(Record excerpts)

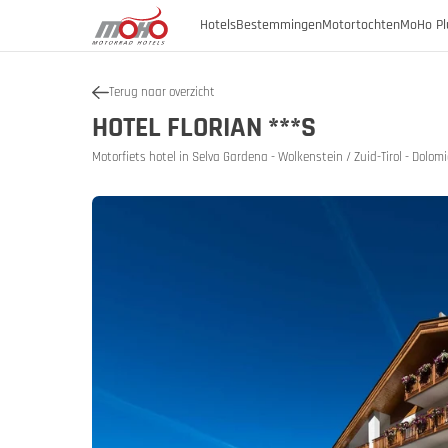
Hotels
Bestemmingen
Motortochten
MoHo Pl
Terug naar overzicht
Oostenrijk
HOTEL FLORIAN ***S
Oostenrijk
Burgenland
Motorfiets hotel in Selva Gardena - Wolkenstein / Zuid-Tirol - Dolomie
Oostenrij
Oosten
Duitsland
Karinthië
Neder-Oostenrijk
Italië
Geschiede
Opper-Oostenrijk
Slovenië
SalzburgerLand
Stiermarken
Tirol
Vorarlberg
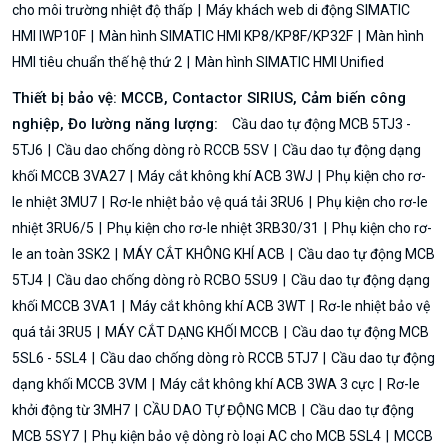
cho môi trường nhiệt độ thấp
Máy khách web di động SIMATIC
HMI IWP10F
Màn hình SIMATIC HMI KP8/KP8F/KP32F
Màn hình
HMI tiêu chuẩn thế hệ thứ 2
Màn hình SIMATIC HMI Unified
Thiết bị bảo vệ: MCCB, Contactor SIRIUS, Cảm biến công
nghiệp, Đo lường năng lượng:
Cầu dao tự động MCB 5TJ3 -
5TJ6
Cầu dao chống dòng rò RCCB 5SV
Cầu dao tự động dạng
khối MCCB 3VA27
Máy cắt không khí ACB 3WJ
Phụ kiện cho rơ-
le nhiệt 3MU7
Rơ-le nhiệt bảo vệ quá tải 3RU6
Phụ kiện cho rơ-le
nhiệt 3RU6/5
Phụ kiện cho rơ-le nhiệt 3RB30/31
Phụ kiện cho rơ-
le an toàn 3SK2
MÁY CẮT KHÔNG KHÍ ACB
Cầu dao tự động MCB
5TJ4
Cầu dao chống dòng rò RCBO 5SU9
Cầu dao tự động dạng
khối MCCB 3VA1
Máy cắt không khí ACB 3WT
Rơ-le nhiệt bảo vệ
quá tải 3RU5
MÁY CẮT DẠNG KHỐI MCCB
Cầu dao tự động MCB
5SL6 - 5SL4
Cầu dao chống dòng rò RCCB 5TJ7
Cầu dao tự động
dạng khối MCCB 3VM
Máy cắt không khí ACB 3WA 3 cực
Rơ-le
khởi động từ 3MH7
CẦU DAO TỰ ĐỘNG MCB
Cầu dao tự động
MCB 5SY7
Phụ kiện bảo vệ dòng rò loại AC cho MCB 5SL4
MCCB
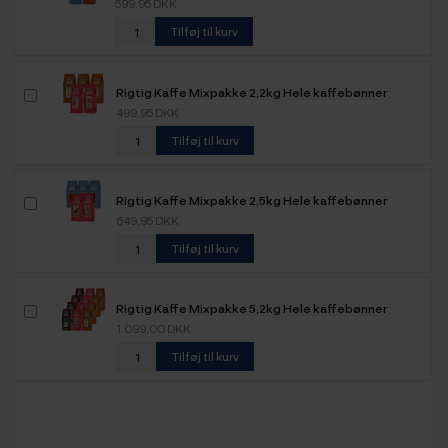
599,95 DKK
Tilføj til kurv
Rigtig Kaffe Mixpakke 2,2kg Hele kaffebønner
499,95 DKK
Tilføj til kurv
Rigtig Kaffe Mixpakke 2,5kg Hele kaffebønner
649,95 DKK
Tilføj til kurv
Rigtig Kaffe Mixpakke 5,2kg Hele kaffebønner
1.099,00 DKK
Tilføj til kurv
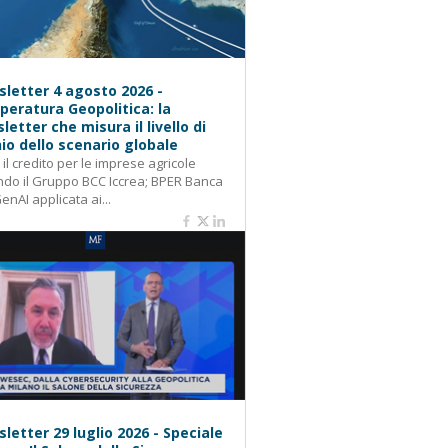
letter 4 agosto 2026 -
eratura Geopolitica: la
letter che misura il livello di
hio dello scenario globale
: il credito per le imprese agricole
do il Gruppo BCC Iccrea; BPER Banca
GenAI applicata ai...
letter 29 luglio 2026 - Speciale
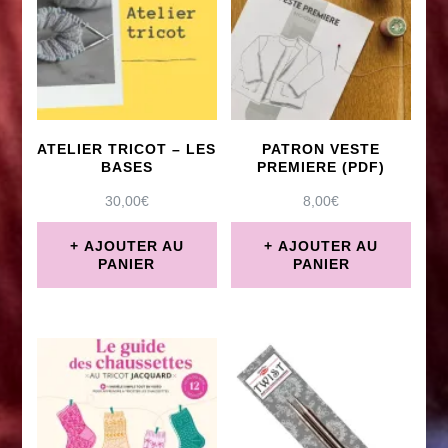
plusieurs
Les
variations.
options
Les
peuvent
options
être
peuvent
ATELIER TRICOT – LES
PATRON VESTE
choisies
être
BASES
PREMIERE (PDF)
sur
choisies
30,00
€
8,00
€
la
sur
AJOUTER AU
AJOUTER AU
page
PANIER
PANIER
la
du
page
produit
du
produit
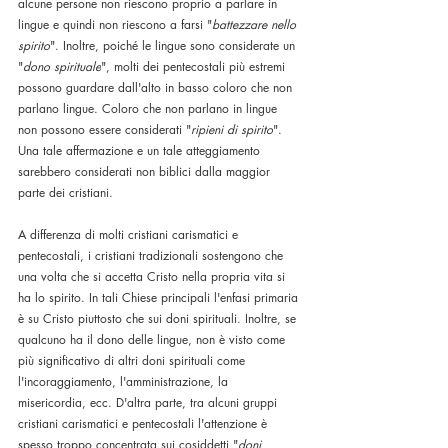
alcune persone non riescono proprio a parlare in 
lingue e quindi non riescono a farsi "
battezzare nello 
spirito
". Inoltre, poiché le lingue sono considerate un 
"
dono spirituale
", molti dei pentecostali più estremi 
possono guardare dall'alto in basso coloro che non 
parlano lingue. Coloro che non parlano in lingue 
non possono essere considerati "
ripieni di spirito
". 
Una tale affermazione e un tale atteggiamento 
sarebbero considerati non biblici dalla maggior 
parte dei cristiani.
A differenza di molti cristiani carismatici e 
pentecostali, i cristiani tradizionali sostengono che 
una volta che si accetta Cristo nella propria vita si 
ha lo spirito. In tali Chiese principali l'enfasi primaria 
è su Cristo piuttosto che sui doni spirituali. Inoltre, se 
qualcuno ha il dono delle lingue, non è visto come 
più significativo di altri doni spirituali come 
l'incoraggiamento, l'amministrazione, la 
misericordia, ecc. D'altra parte, tra alcuni gruppi 
cristiani carismatici e pentecostali l'attenzione è 
spesso troppo concentrata sui cosiddetti "
doni 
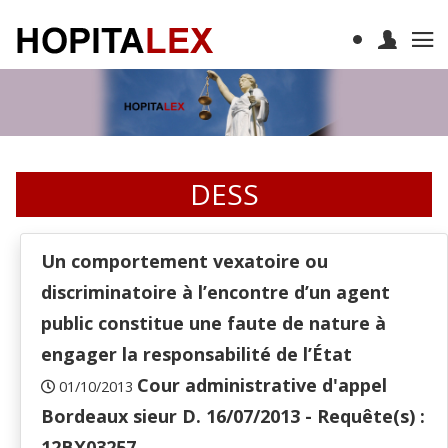
DESS
Un comportement vexatoire ou
discriminatoire à l’encontre d’un agent
public constitue une faute de nature à
engager la responsabilité de l’État
Cour administrative d'appel
01/10/2013
Bordeaux sieur D. 16/07/2013 - Requête(s) :
12BX03257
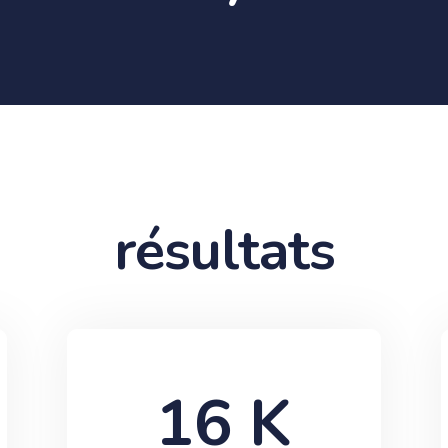
résultats
16
 K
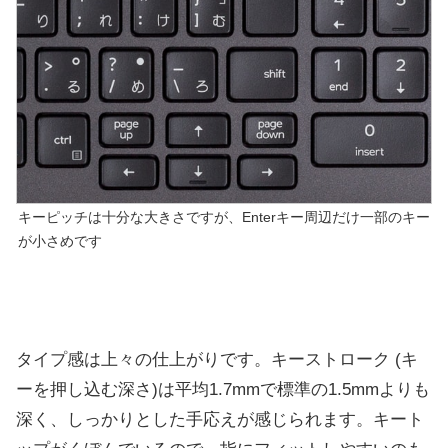
キーピッチは十分な大きさですが、Enterキー周辺だけ一部のキー
が小さめです
タイプ感は上々の仕上がりです。キーストローク (キ
ーを押し込む深さ)は平均1.7mmで標準の1.5mmよりも
深く、しっかりとした手応えが感じられます。キート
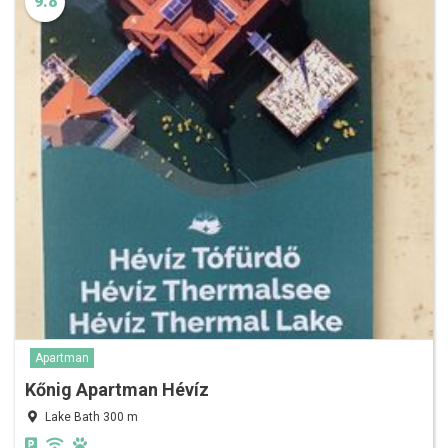
9.8
Apartman
Kőnig Apartman Hévíz
Lake Bath 300 m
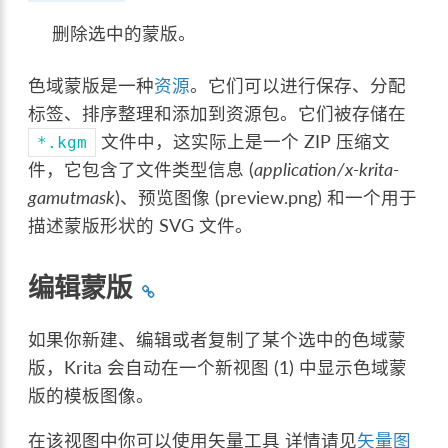
删除选中的蒙版。
色域蒙版是一种
资源
。它们可以进行保存、分配
标签、排序整理和添加到资源包。它们被存储在
文件中，这实际上是一个 ZIP 压缩文
*.kgm
件，它包含了文件类型信息 (
application/x-krita-
gamutmask
)、预览图像 (preview.png) 和一个用于
描述蒙版形状的 SVG 文件。
编辑蒙版
如果你新建、编辑或者复制了某个选中的色域蒙
版，Krita 会自动在一个新视图 (1) 中显示色域蒙
版的模板图像。
在该视图中你可以使用矢量工具 详情请见
矢量图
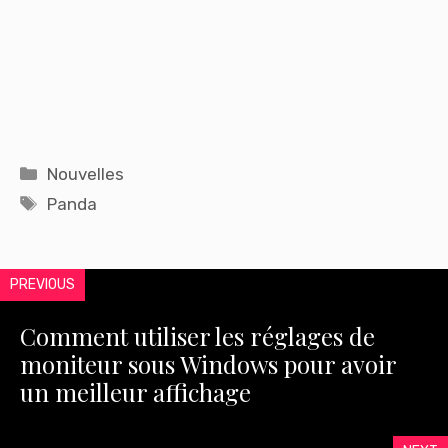
Catégories
Nouvelles
Étiquettes
Panda
PREVIOUS
Comment utiliser les réglages de
moniteur sous Windows pour avoir
un meilleur affichage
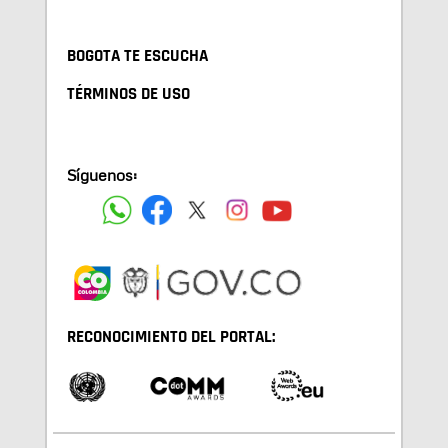
BOGOTA TE ESCUCHA
TÉRMINOS DE USO
Síguenos:
RECONOCIMIENTO DEL PORTAL:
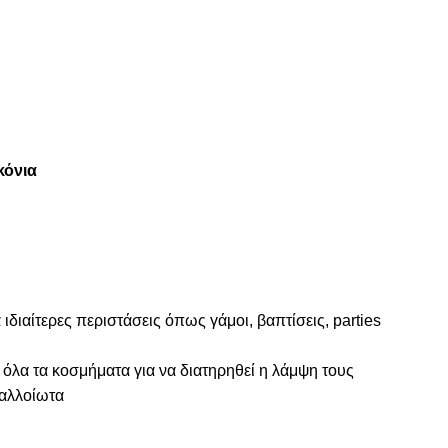
κόνια
 ιδιαίτερες περιστάσεις όπως γάμοι, βαπτίσεις, parties
 όλα τα κοσμήματα για να διατηρηθεί η λάμψη τους
ναλλοίωτα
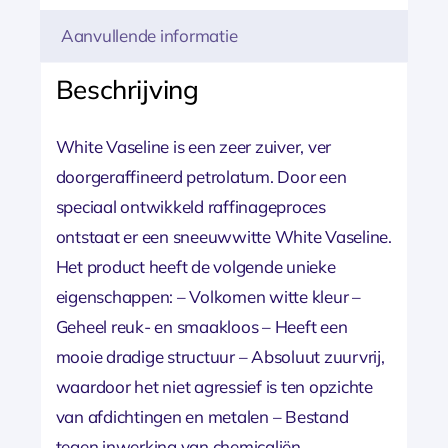
Aanvullende informatie
Beschrijving
White Vaseline is een zeer zuiver, ver
doorgeraffineerd petrolatum. Door een
speciaal ontwikkeld raffinageproces
ontstaat er een sneeuwwitte White Vaseline.
Het product heeft de volgende unieke
eigenschappen: – Volkomen witte kleur –
Geheel reuk- en smaakloos – Heeft een
mooie dradige structuur – Absoluut zuurvrij,
waardoor het niet agressief is ten opzichte
van afdichtingen en metalen – Bestand
tegen inwerking van chemicaliën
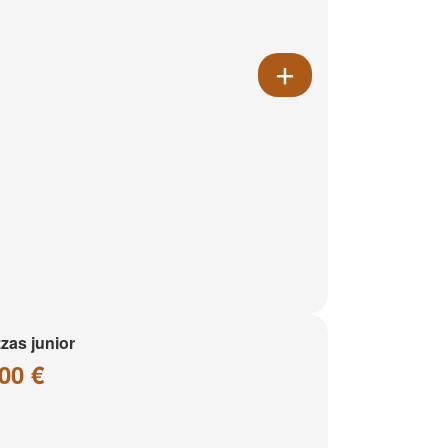
zzas junior
00 €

(End Record excerpts)

# [Problem details]
Once the lines containing "Kaffe" in the data above are counted, give the total by itself.

# [Your response]
3